• ASSIGNED TASK: Scan the records for lines with the word "right", and copy every such line.

• INFORMATION GIVEN:
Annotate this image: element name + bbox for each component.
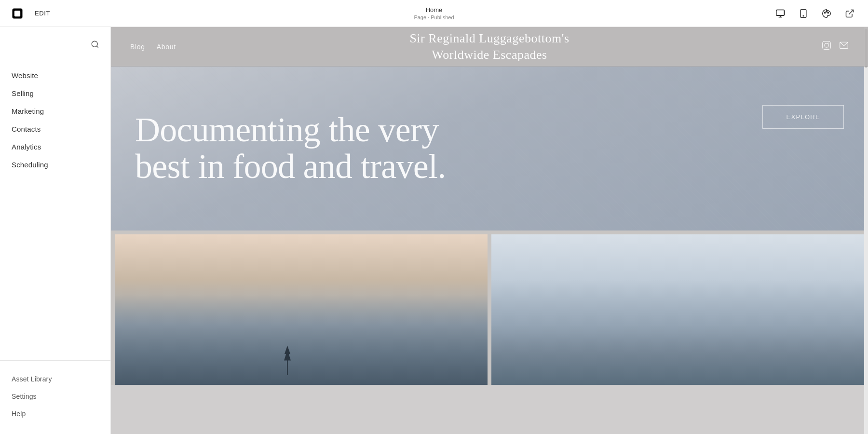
- sidebar-item-contacts[interactable]: Contacts: [0, 120, 110, 138]
- scrollbar[interactable]: [864, 27, 868, 434]
- sidebar-item-analytics[interactable]: Analytics: [0, 138, 110, 156]
- preview-hero: Documenting the very best in food and tr…: [111, 67, 868, 231]
- svg-line-8: [849, 10, 853, 14]
- page-name: Home: [414, 6, 454, 14]
- sidebar-top: [0, 27, 110, 57]
- preview-nav-about[interactable]: About: [157, 43, 176, 51]
- svg-point-7: [827, 12, 829, 13]
- preview-header-icons: [822, 41, 849, 53]
- preview-area: Blog About Sir Reginald Luggagebottom's …: [111, 27, 868, 434]
- preview-hero-text: Documenting the very best in food and tr…: [135, 112, 497, 185]
- preview-image-right: [491, 234, 864, 385]
- sidebar-item-asset-library[interactable]: Asset Library: [0, 370, 110, 388]
- sidebar-item-help[interactable]: Help: [0, 405, 110, 422]
- preview-nav-blog[interactable]: Blog: [130, 43, 145, 51]
- svg-point-9: [92, 41, 97, 47]
- instagram-icon[interactable]: [822, 41, 831, 53]
- search-button[interactable]: [87, 37, 103, 52]
- sidebar-nav: Website Selling Marketing Contacts Analy…: [0, 57, 110, 360]
- svg-rect-10: [823, 41, 831, 50]
- svg-point-4: [803, 15, 804, 16]
- svg-point-12: [828, 42, 829, 43]
- email-icon[interactable]: [839, 41, 849, 53]
- page-status: Page · Published: [414, 14, 454, 20]
- sidebar-item-website[interactable]: Website: [0, 67, 110, 84]
- preview-image-left: [115, 234, 488, 385]
- preview-site-title: Sir Reginald Luggagebottom's Worldwide E…: [409, 30, 569, 63]
- sidebar-item-scheduling[interactable]: Scheduling: [0, 156, 110, 174]
- preview-images-section: [111, 231, 868, 385]
- topbar-left: EDIT: [10, 6, 50, 21]
- tree-silhouette: [283, 341, 292, 375]
- preview-explore-button[interactable]: Explore: [762, 105, 844, 129]
- sidebar: Website Selling Marketing Contacts Analy…: [0, 27, 111, 434]
- sidebar-item-marketing[interactable]: Marketing: [0, 102, 110, 120]
- edit-label: EDIT: [35, 10, 50, 17]
- topbar-right: [772, 5, 858, 22]
- open-external-button[interactable]: [841, 5, 858, 22]
- svg-point-5: [824, 12, 826, 13]
- svg-rect-1: [14, 10, 20, 16]
- svg-point-11: [825, 43, 828, 47]
- website-preview: Blog About Sir Reginald Luggagebottom's …: [111, 27, 868, 434]
- svg-rect-2: [776, 10, 785, 15]
- sidebar-item-settings[interactable]: Settings: [0, 388, 110, 405]
- main-layout: Website Selling Marketing Contacts Analy…: [0, 27, 868, 434]
- desktop-view-button[interactable]: [772, 5, 789, 22]
- sidebar-bottom: Asset Library Settings Help: [0, 360, 110, 434]
- topbar-center: Home Page · Published: [414, 6, 454, 20]
- squarespace-logo[interactable]: [10, 6, 25, 21]
- tablet-view-button[interactable]: [795, 5, 812, 22]
- sidebar-item-selling[interactable]: Selling: [0, 84, 110, 102]
- design-button[interactable]: [818, 5, 835, 22]
- topbar: EDIT Home Page · Published: [0, 0, 868, 27]
- preview-site-header: Blog About Sir Reginald Luggagebottom's …: [111, 27, 868, 67]
- preview-nav: Blog About: [130, 43, 176, 51]
- svg-point-6: [826, 11, 827, 12]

• RESULT OF THE TASK:
- preview-image-right: [491, 234, 864, 385]
- topbar-right: [772, 5, 858, 22]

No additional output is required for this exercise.